Posey has a record of going his own way if he believes he is acting on principle.

This time, Posey bucked a key conservative policy reform and drew opposition from other Florida Republicans who said his legislation threatened privately financed rail projects nationwide.

His effort begs the question of just how “on the hook” we would be if All Aboard Florida flopped.

“I never thought I’d see the day a Republican would oppose private-sector investment in infrastructure,” said Rusty Roberts, an Orlando-based lobbyist for All Aboard Florida and former chief of staff to Rep. John Mica, R-Winter Park.

Three amendments

To raise $1.7 billion for construction, All Aboard Florida plans to take advantage of an idea passed by Republicans in 2005 to encourage private investment, in lieu of government spending, on new rail service and toll roads. With an OK from the Department of Transportation, it plans to sell tax-exempt “private activity bonds” to investors, using the rail line as collateral.

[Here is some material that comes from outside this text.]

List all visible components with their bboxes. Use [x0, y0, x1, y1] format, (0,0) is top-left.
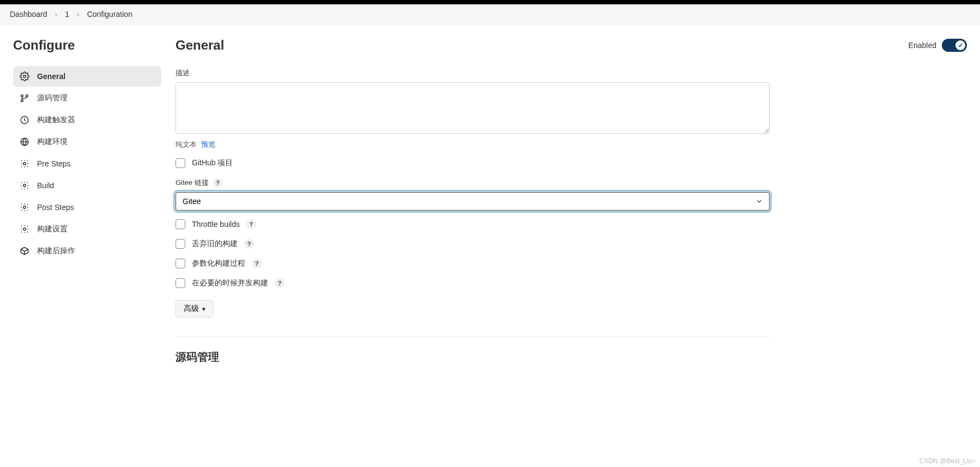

Besides the paperwork, the only “cost” to the U.S. public is the foregone tax revenue, which is why Washington must bless the bond sale.

As a backup, All Aboard Florida has kept open an earlier application for a federal loan, which it would have to repay with interest from operating cash flow.

On June 9, Posey introduced three amendments to the 2016 House transportation appropriations bill.

They would:

  • Block “any actions with respect to the financing of a new passenger rail project that runs from Orlando to Miami through Indian River County.” (Getting from Brevard to St. Lucie County without passing through Indian River would be a neat trick.)
  • Prohibit sales of private-activity bonds for new trains that won’t travel at least 150 miles per hour between stops. (All Aboard Florida’s trains wouldn’t go that fast.)
  • Cap loans for any such rail project at $600 million (one-third the amount for which All Aboard Florida applied).

“Save federal tax dollars, stop corporate welfare and save lives by supporting Congressman Posey’s three amendments,” said a media blast from Treasure Coast activist group Citizens Against the Train.

Meanwhile, four Florida Republican representatives called on colleagues to vote “no.”

“The Posey Amendments will reverse a decade-long Congressional effort to encourage private investments instead of large federal grants and operating subsidies to projects,” said a letter signed by Mica and South Florida Reps. Mario Diaz-Ballart, Ileana Ros-Lehtinen and Carlos Curbelo. “While Republicans work to force Amtrak to adopt private sector efficiencies, we should not at the same time hinder the private sector’s move to build and operate passenger rail systems.”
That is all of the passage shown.